China-Singapore Jingwei Client, March 10th. On the 10th, the A-shares opened collectively. The Shanghai Index reported 3,389.84 points, an increase of 0.91%; the Shenzhen Component Index reported 1,372.24 points, an increase of 1.82%; the ChiNext Index reported 2708.23 points, an increase of 2.84%; The Shanghai Stock Exchange 50 Index was 3,563.56 points, an increase of 1.54%; the CSI 300 reported 5047.06 points, an increase of 1.53%.

  Shanghai and Shenzhen market opening performance Source: Wind

  On the disk, auto stocks led the gains in the two markets, *ST Zotye daily limit, BYD rose more than 5%; semiconductor, medical equipment, computers, biological products, paper, non-ferrous metals, securities companies and other sectors strengthened.

Concept stocks such as photovoltaics, HIT batteries, RCS rich media, cobalt, and lithium batteries are active.

  A few sectors such as oil, mining services, steel, and electricity are green.

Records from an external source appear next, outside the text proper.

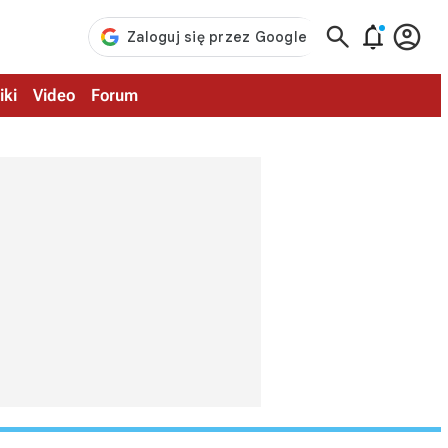



iki
Video
Forum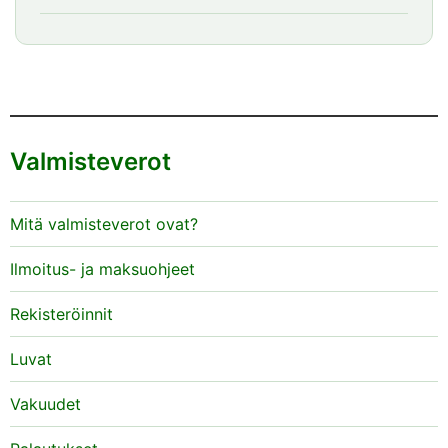
Valmisteverot
Mitä valmisteverot ovat?
Ilmoitus- ja maksuohjeet
Rekisteröinnit
Luvat
Vakuudet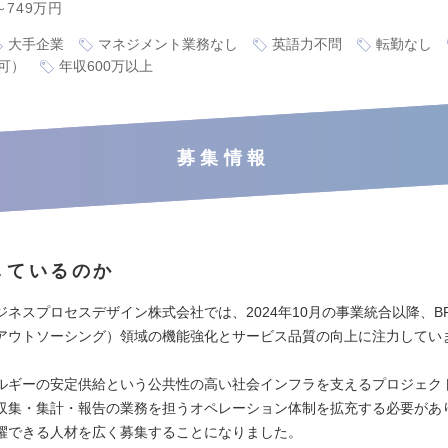
～749万円
大手企業
マネジメント業務なし
英語力不問
転勤なし
可）
年収600万以上
募集情報
しているのか
ジネスプロセスデザイン株式会社では、2024年10月の事業統合以降、B
アウトソーシング）領域の機能強化とサービス品質の向上に注力してい
ルギーの安定供給という公共性の高い社会インフラを支えるプロジェク
収集・集計・報告の業務を担うオペレーション体制を拡充する必要があ
躍できる人材を広く募集することになりました。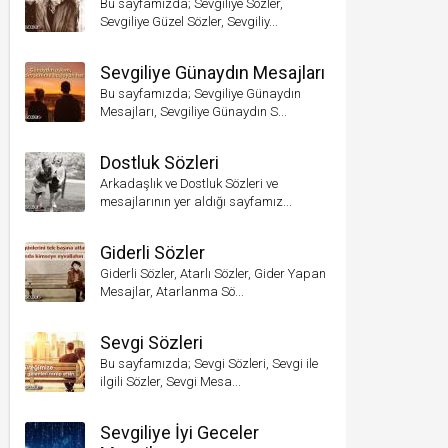
Bu sayfamızda; Sevgiliye Sözler,
Sevgiliye Güzel Sözler, Sevgiliy...
Sevgiliye Günaydın Mesajları
Bu sayfamızda; Sevgiliye Günaydın
Mesajları, Sevgiliye Günaydın S...
Dostluk Sözleri
Arkadaşlık ve Dostluk Sözleri ve
mesajlarının yer aldığı sayfamız...
Giderli Sözler
Giderli Sözler, Atarlı Sözler, Gider Yapan
Mesajlar, Atarlanma Sö...
Sevgi Sözleri
Bu sayfamızda; Sevgi Sözleri, Sevgi ile
ilgili Sözler, Sevgi Mesa...
Sevgiliye İyi Geceler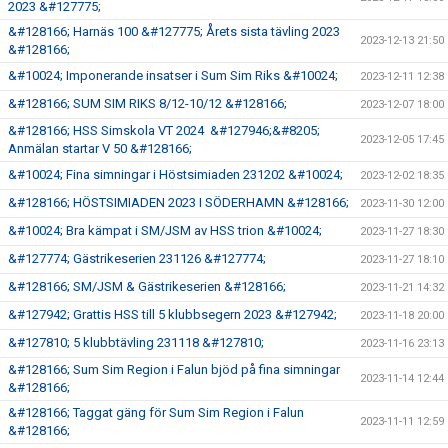
2023 &#127775;
&#128166; Harnäs 100 &#127775; Årets sista tävling 2023
2023-12-13 21:50
&#128166;
&#10024; Imponerande insatser i Sum Sim Riks &#10024;
2023-12-11 12:38
&#128166; SUM SIM RIKS 8/12-10/12 &#128166;
2023-12-07 18:00
&#128166; HSS Simskola VT 2024 &#127946;&#8205;
2023-12-05 17:45
Anmälan startar V 50 &#128166;
&#10024; Fina simningar i Höstsimiaden 231202 &#10024;
2023-12-02 18:35
&#128166; HÖSTSIMIADEN 2023 I SÖDERHAMN &#128166;
2023-11-30 12:00
&#10024; Bra kämpat i SM/JSM av HSS trion &#10024;
2023-11-27 18:30
&#127774; Gästrikeserien 231126 &#127774;
2023-11-27 18:10
&#128166; SM/JSM & Gästrikeserien &#128166;
2023-11-21 14:32
&#127942; Grattis HSS till 5 klubbsegern 2023 &#127942;
2023-11-18 20:00
&#127810; 5 klubbtävling 231118 &#127810;
2023-11-16 23:13
&#128166; Sum Sim Region i Falun bjöd på fina simningar
2023-11-14 12:44
&#128166;
&#128166; Taggat gäng för Sum Sim Region i Falun
2023-11-11 12:59
&#128166;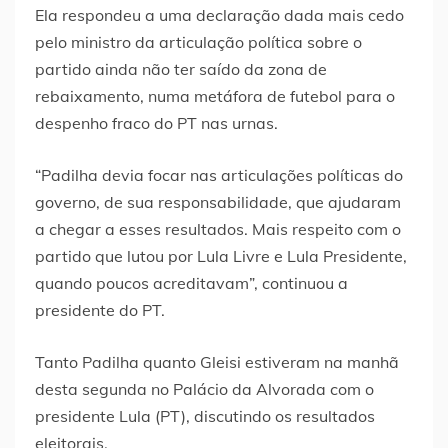
Ela respondeu a uma declaração dada mais cedo
pelo ministro da articulação política sobre o
partido ainda não ter saído da zona de
rebaixamento, numa metáfora de futebol para o
despenho fraco do PT nas urnas.
“Padilha devia focar nas articulações políticas do
governo, de sua responsabilidade, que ajudaram
a chegar a esses resultados. Mais respeito com o
partido que lutou por Lula Livre e Lula Presidente,
quando poucos acreditavam”, continuou a
presidente do PT.
Tanto Padilha quanto Gleisi estiveram na manhã
desta segunda no Palácio da Alvorada com o
presidente Lula (PT), discutindo os resultados
eleitorais.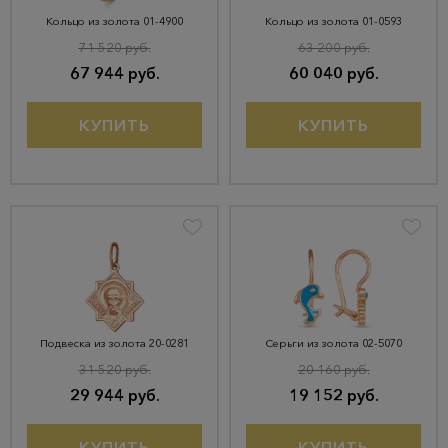
Кольцо из золота 01-4900
Кольцо из золота 01-0593
71 520 руб.
63 200 руб.
67 944 руб.
60 040 руб.
КУПИТЬ
КУПИТЬ
Подвеска из золота 20-0281
Серьги из золота 02-5070
31 520 руб.
20 160 руб.
29 944 руб.
19 152 руб.
КУПИТЬ
КУПИТЬ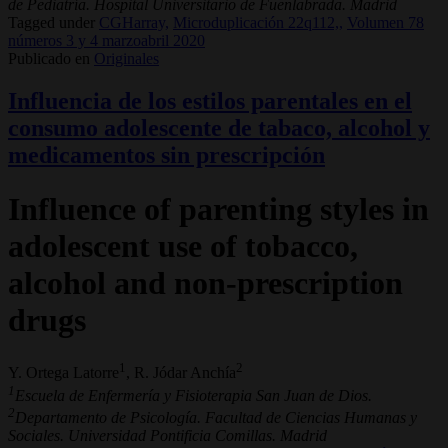
de Pediatría. Hospital Universitario de Fuenlabrada. Madrid
Tagged under
CGHarray,
Microduplicación 22q112,,
Volumen 78
números 3 y 4 marzoabril 2020
Publicado en
Originales
Influencia de los estilos parentales en el
consumo adolescente de tabaco, alcohol y
medicamentos sin prescripción
Influence of parenting styles in
adolescent use of tobacco,
alcohol and non-prescription
drugs
1
2
Y. Ortega Latorre
, R. Jódar Anchía
1
Escuela de Enfermería y Fisioterapia San Juan de Dios.
2
Departamento de Psicología. Facultad de Ciencias Humanas y
Sociales. Universidad Pontificia Comillas. Madrid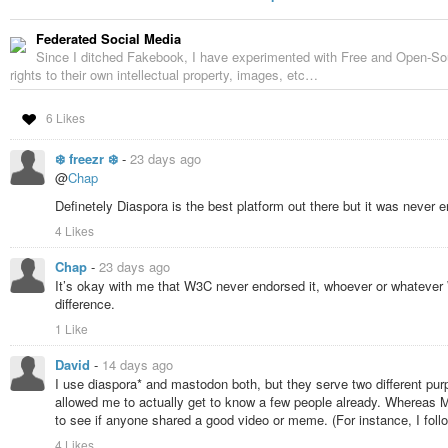
Federated Social Media
Since I ditched Fakebook, I have experimented with Free and Open-Sour
rights to their own intellectual property, images, etc…
6 Likes
❄️ freezr ❄️
-
23 days ago
@
Chap
Definetely Diaspora is the best platform out there but it was never
4 Likes
Chap
-
23 days ago
It’s okay with me that W3C never endorsed it, whoever or whatever
difference.
1 Like
David
-
14 days ago
I use diaspora* and mastodon both, but they serve two different purp
allowed me to actually get to know a few people already. Whereas Ma
to see if anyone shared a good video or meme. (For instance, I follo
4 Likes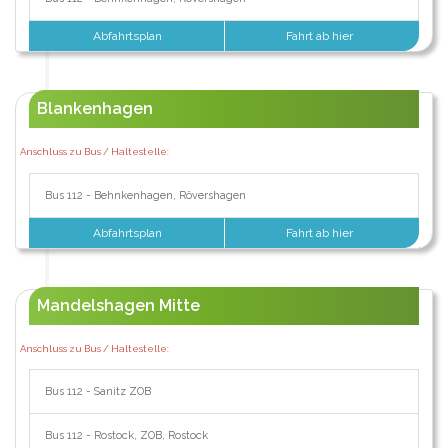
Abfahrtsplan
Fahrt ab hier
Blankenhagen
Anschluss zu Bus / Haltestelle:
Bus 112 - Behnkenhagen, Rövershagen
Abfahrtsplan
Fahrt ab hier
Mandelshagen Mitte
Anschluss zu Bus / Haltestelle:
Bus 112 - Sanitz ZOB
Bus 112 - Rostock, ZOB, Rostock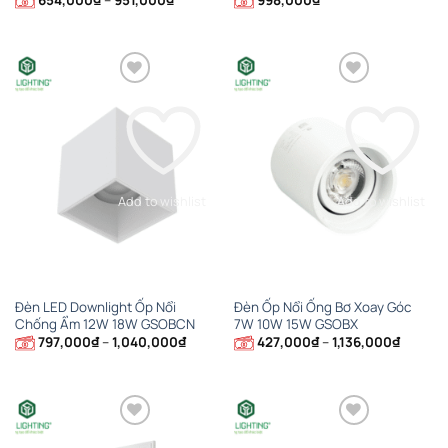
giá:
từ
654,000₫
đến
951,000₫
Add to wishlist
Add to wishlist
Đèn LED Downlight Ốp Nổi
Đèn Ốp Nổi Ống Bơ Xoay Góc
Chống Ẩm 12W 18W GSOBCN
7W 10W 15W GSOBX
Khoảng
Khoảng
797,000
₫
–
1,040,000
₫
427,000
₫
–
1,136,000
₫
giá:
giá:
từ
từ
797,000₫
427,00
đến
đến
1,040,000₫
1,136,0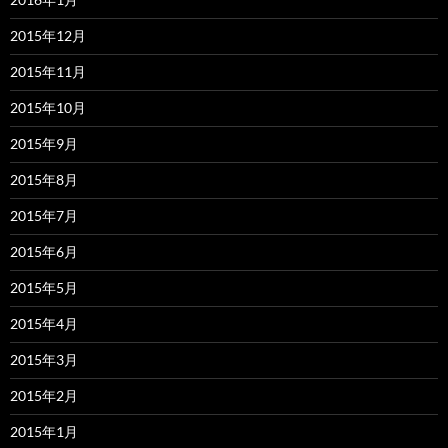
2015年12月
2015年11月
2015年10月
2015年9月
2015年8月
2015年7月
2015年6月
2015年5月
2015年4月
2015年3月
2015年2月
2015年1月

Carbon neutrality stocks fell, China Southern Power and Huibopu plunged more than 9%.

  In terms of individual stocks, 2,852 individual stocks rose, of which Desay SV, Yiwei Lithium Energy, Shanxi Fenjiu and other stocks rose more than 5%; 774 stocks fell, of which Shenzhen Keda, Zhangyuan Tungsten Industry, ST Tiancheng and many others Only individual stocks fell more than 5%.

  On the last trading day (9th), A-shares re-adjusted significantly and staged the Shenzhen V trend, but weakened again in the afternoon. The Shanghai and Shenzhen stock markets hit a new low after the holiday. The Shanghai index fell below the half-year line and fell below 3,400 points; the Shanghai and Shenzhen 300 index has dropped from 2. The monthly high callback exceeded 14%.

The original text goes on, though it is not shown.